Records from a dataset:

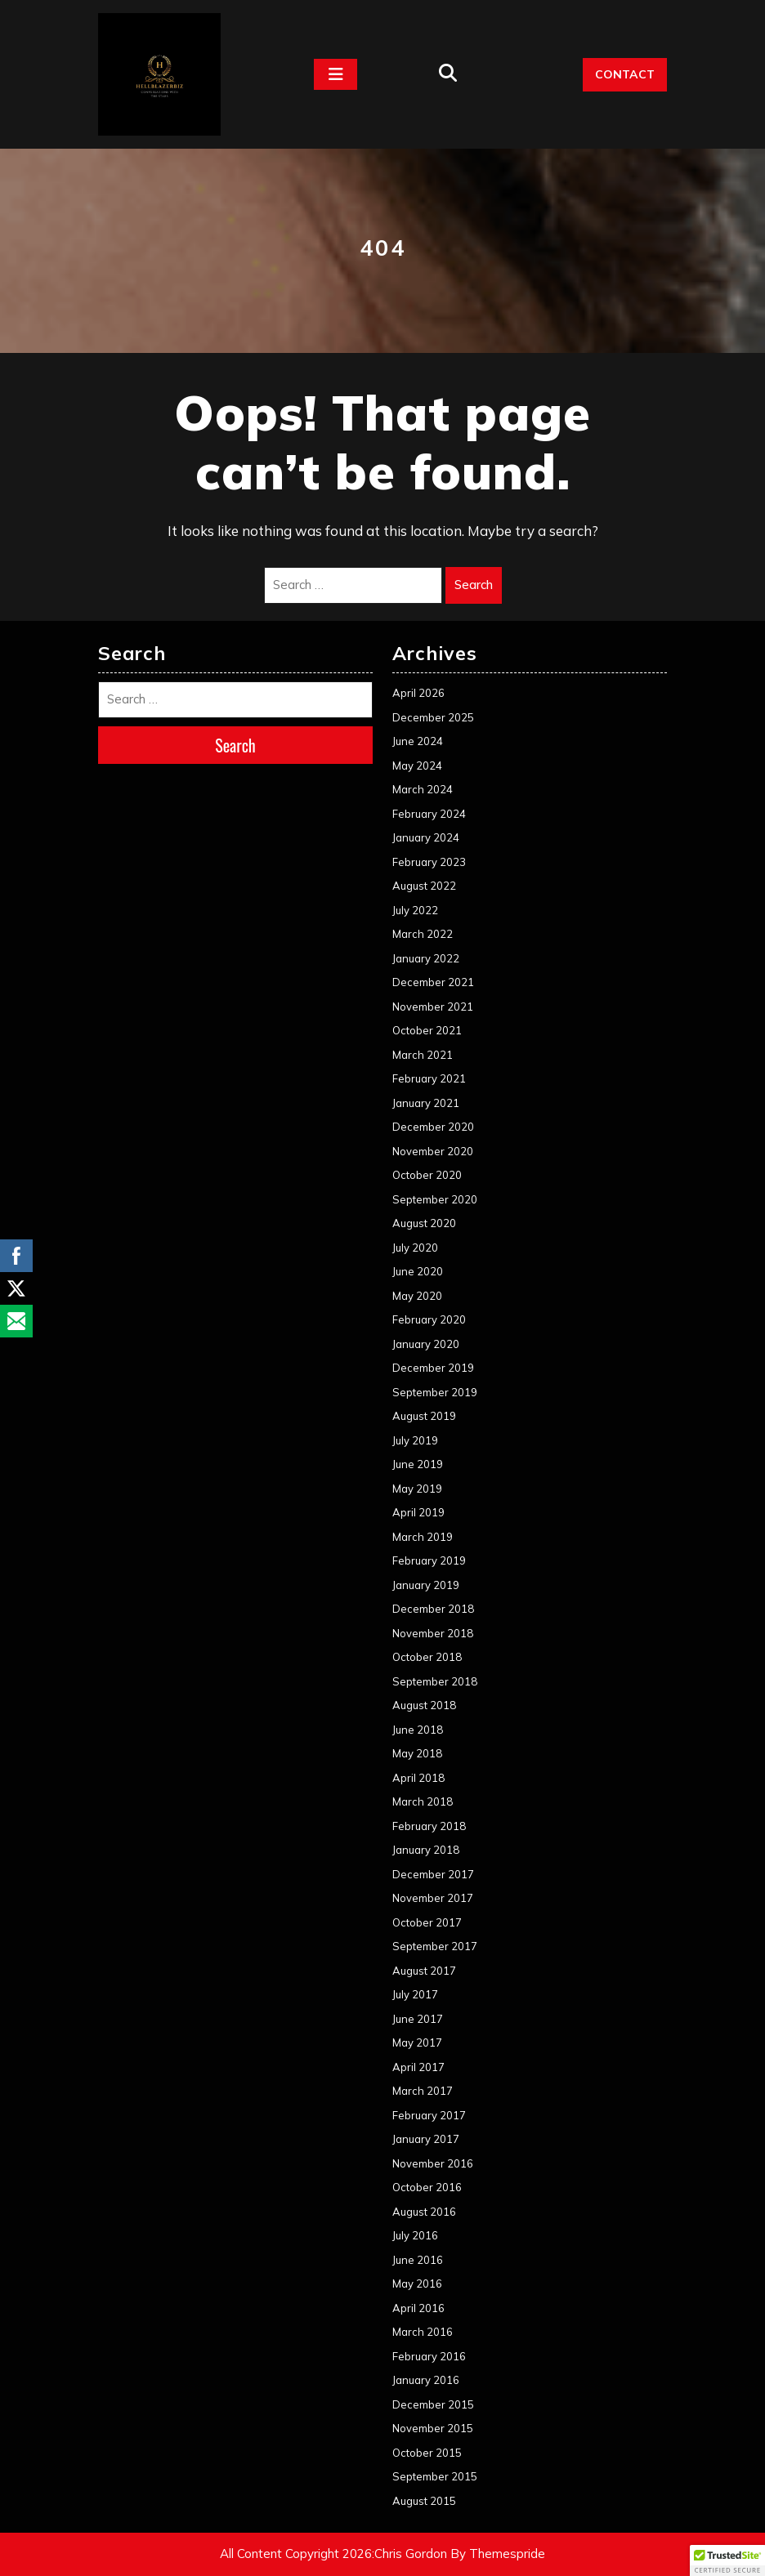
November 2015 (432, 2428)
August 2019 (424, 1415)
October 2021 (427, 1030)
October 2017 (427, 1922)
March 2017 (422, 2090)
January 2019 (425, 1585)
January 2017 (425, 2138)
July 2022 (415, 910)
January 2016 (425, 2379)
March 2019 (422, 1536)
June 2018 (417, 1729)
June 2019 (417, 1464)
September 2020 (434, 1199)
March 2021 (422, 1054)
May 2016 (417, 2283)
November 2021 (432, 1006)
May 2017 (417, 2042)
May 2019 (417, 1488)
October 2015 (427, 2452)
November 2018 (432, 1633)
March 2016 (422, 2331)
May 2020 (417, 1295)
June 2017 (417, 2018)
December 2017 (433, 1874)
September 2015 (434, 2476)
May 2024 (417, 765)
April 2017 (418, 2067)
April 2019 (418, 1512)
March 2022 (422, 933)
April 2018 (418, 1777)
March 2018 (422, 1801)
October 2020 (427, 1174)
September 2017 (434, 1946)
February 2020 (429, 1319)
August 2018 (424, 1705)
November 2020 (432, 1151)
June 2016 (417, 2259)
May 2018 (417, 1753)
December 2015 (433, 2404)
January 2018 (425, 1849)
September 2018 (434, 1681)
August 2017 (424, 1970)
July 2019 (415, 1440)
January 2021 (425, 1102)
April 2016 (418, 2308)
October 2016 (427, 2187)
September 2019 (434, 1392)
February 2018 (429, 1826)
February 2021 (429, 1078)
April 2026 (418, 692)
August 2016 (424, 2211)
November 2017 (432, 1897)
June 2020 (417, 1271)
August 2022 (424, 885)
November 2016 (432, 2163)
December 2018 (433, 1608)
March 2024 (422, 789)
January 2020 (425, 1344)
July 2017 (415, 1994)
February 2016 (429, 2356)
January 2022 (425, 958)
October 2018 (427, 1656)
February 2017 (429, 2115)
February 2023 (429, 861)
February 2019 (429, 1560)
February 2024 (429, 813)
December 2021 (433, 982)
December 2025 (433, 717)
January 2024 (425, 837)
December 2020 (433, 1126)
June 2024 (417, 741)
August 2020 (424, 1223)
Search (473, 584)
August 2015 (424, 2500)
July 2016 (415, 2235)
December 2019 (433, 1367)
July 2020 (415, 1247)
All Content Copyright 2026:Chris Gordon (333, 2553)
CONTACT (625, 74)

WORK TO BE COMPLETED >> Each record has to be set down verbatim, and the pictures must not appear in the copy.

ANSWER TO THIS TASK >>
November 2015 (432, 2428)
August 2019 (424, 1415)
October 2021 (427, 1030)
October 2017 (427, 1922)
March 2017 (422, 2090)
January 2019 (425, 1585)
January 2017 (425, 2138)
July 2022 (415, 910)
January 2016 (425, 2379)
March 2019 (422, 1536)
June 2018 (417, 1729)
June 2019 (417, 1464)
September 2020 (434, 1199)
March 2021 (422, 1054)
May 2016 (417, 2283)
November 2021 (432, 1006)
May 2017 (417, 2042)
May 2019 (417, 1488)
October 2015 (427, 2452)
November 2018 (432, 1633)
March 2016 (422, 2331)
May 2020 (417, 1295)
June 2017 (417, 2018)
December 2017 (433, 1874)
September 2015 (434, 2476)
May 2024 (417, 765)
April 2017 (418, 2067)
April 2019 (418, 1512)
March 2022 (422, 933)
April 2018 (418, 1777)
March 2018 (422, 1801)
October 2020 (427, 1174)
September 2017 (434, 1946)
February 2020 (429, 1319)
August 2018 (424, 1705)
November 2020 (432, 1151)
June 2016 (417, 2259)
May 2018 (417, 1753)
December 2015 (433, 2404)
January 2018 (425, 1849)
September 2018 (434, 1681)
August 2017 (424, 1970)
July 2019 (415, 1440)
January 2021 (425, 1102)
April 2016 (418, 2308)
October 2016 (427, 2187)
September 2019 (434, 1392)
February 2018 (429, 1826)
February 2021 (429, 1078)
April 2026 (418, 692)
August 2016 (424, 2211)
November 2017 (432, 1897)
June 2020 (417, 1271)
August 2022 (424, 885)
November 2016 (432, 2163)
December 2018 (433, 1608)
March 2024 (422, 789)
January 2020 (425, 1344)
July 2017 (415, 1994)
February 2016 (429, 2356)
January 2022 (425, 958)
October 2018 (427, 1656)
February 2017 (429, 2115)
February 2023 (429, 861)
February 2019 (429, 1560)
February 2024 (429, 813)
December 2021 (433, 982)
December 2025 (433, 717)
January 2024 (425, 837)
December 2020 (433, 1126)
June 2024 (417, 741)
August 2020 (424, 1223)
Search (473, 584)
August 2015 (424, 2500)
July 2016 (415, 2235)
December 2019 (433, 1367)
July 2020 (415, 1247)
All Content Copyright 2026:Chris Gordon (333, 2553)
CONTACT (625, 74)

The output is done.